*TASK DESCRIPTION*: When you print the records, keep every line identical to the original.

*DATA SHOWN*:
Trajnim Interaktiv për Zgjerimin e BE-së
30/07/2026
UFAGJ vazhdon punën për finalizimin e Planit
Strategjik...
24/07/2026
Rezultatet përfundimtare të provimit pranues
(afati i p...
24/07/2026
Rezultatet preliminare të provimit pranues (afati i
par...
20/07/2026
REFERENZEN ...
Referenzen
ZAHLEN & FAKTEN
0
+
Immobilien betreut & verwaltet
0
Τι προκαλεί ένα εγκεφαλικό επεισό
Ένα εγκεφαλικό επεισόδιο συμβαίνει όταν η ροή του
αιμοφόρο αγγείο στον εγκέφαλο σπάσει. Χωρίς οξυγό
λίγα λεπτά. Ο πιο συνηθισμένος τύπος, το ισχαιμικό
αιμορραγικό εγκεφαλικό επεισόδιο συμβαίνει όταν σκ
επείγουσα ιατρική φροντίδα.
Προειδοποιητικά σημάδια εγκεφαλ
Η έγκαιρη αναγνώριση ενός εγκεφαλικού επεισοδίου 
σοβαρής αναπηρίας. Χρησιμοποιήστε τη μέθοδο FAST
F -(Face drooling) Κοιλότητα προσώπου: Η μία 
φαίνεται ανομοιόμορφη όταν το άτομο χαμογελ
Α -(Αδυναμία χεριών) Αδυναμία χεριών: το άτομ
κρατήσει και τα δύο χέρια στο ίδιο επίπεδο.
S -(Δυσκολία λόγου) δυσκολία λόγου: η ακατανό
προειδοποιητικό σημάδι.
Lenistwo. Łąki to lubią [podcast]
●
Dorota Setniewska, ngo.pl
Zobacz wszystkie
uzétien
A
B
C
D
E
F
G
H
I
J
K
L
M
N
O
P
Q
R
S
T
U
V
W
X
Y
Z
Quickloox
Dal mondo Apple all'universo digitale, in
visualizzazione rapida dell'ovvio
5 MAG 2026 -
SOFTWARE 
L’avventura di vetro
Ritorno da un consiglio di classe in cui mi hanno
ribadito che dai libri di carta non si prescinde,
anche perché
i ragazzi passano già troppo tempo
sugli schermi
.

*ANSWER AREA*:
Trajnim Interaktiv për Zgjerimin e BE-së
30/07/2026
UFAGJ vazhdon punën për finalizimin e Planit
Strategjik...
24/07/2026
Rezultatet përfundimtare të provimit pranues
(afati i p...
24/07/2026
Rezultatet preliminare të provimit pranues (afati i
par...
20/07/2026
REFERENZEN ...
Referenzen
ZAHLEN & FAKTEN
0
+
Immobilien betreut & verwaltet
0
Τι προκαλεί ένα εγκεφαλικό επεισό
Ένα εγκεφαλικό επεισόδιο συμβαίνει όταν η ροή του
αιμοφόρο αγγείο στον εγκέφαλο σπάσει. Χωρίς οξυγό
λίγα λεπτά. Ο πιο συνηθισμένος τύπος, το ισχαιμικό
αιμορραγικό εγκεφαλικό επεισόδιο συμβαίνει όταν σκ
επείγουσα ιατρική φροντίδα.
Προειδοποιητικά σημάδια εγκεφαλ
Η έγκαιρη αναγνώριση ενός εγκεφαλικού επεισοδίου 
σοβαρής αναπηρίας. Χρησιμοποιήστε τη μέθοδο FAST
F -(Face drooling) Κοιλότητα προσώπου: Η μία 
φαίνεται ανομοιόμορφη όταν το άτομο χαμογελ
Α -(Αδυναμία χεριών) Αδυναμία χεριών: το άτομ
κρατήσει και τα δύο χέρια στο ίδιο επίπεδο.
S -(Δυσκολία λόγου) δυσκολία λόγου: η ακατανό
προειδοποιητικό σημάδι.
Lenistwo. Łąki to lubią [podcast]
●
Dorota Setniewska, ngo.pl
Zobacz wszystkie
uzétien
A
B
C
D
E
F
G
H
I
J
K
L
M
N
O
P
Q
R
S
T
U
V
W
X
Y
Z
Quickloox
Dal mondo Apple all'universo digitale, in
visualizzazione rapida dell'ovvio
5 MAG 2026 -
SOFTWARE 
L’avventura di vetro
Ritorno da un consiglio di classe in cui mi hanno
ribadito che dai libri di carta non si prescinde,
anche perché
i ragazzi passano già troppo tempo
sugli schermi
.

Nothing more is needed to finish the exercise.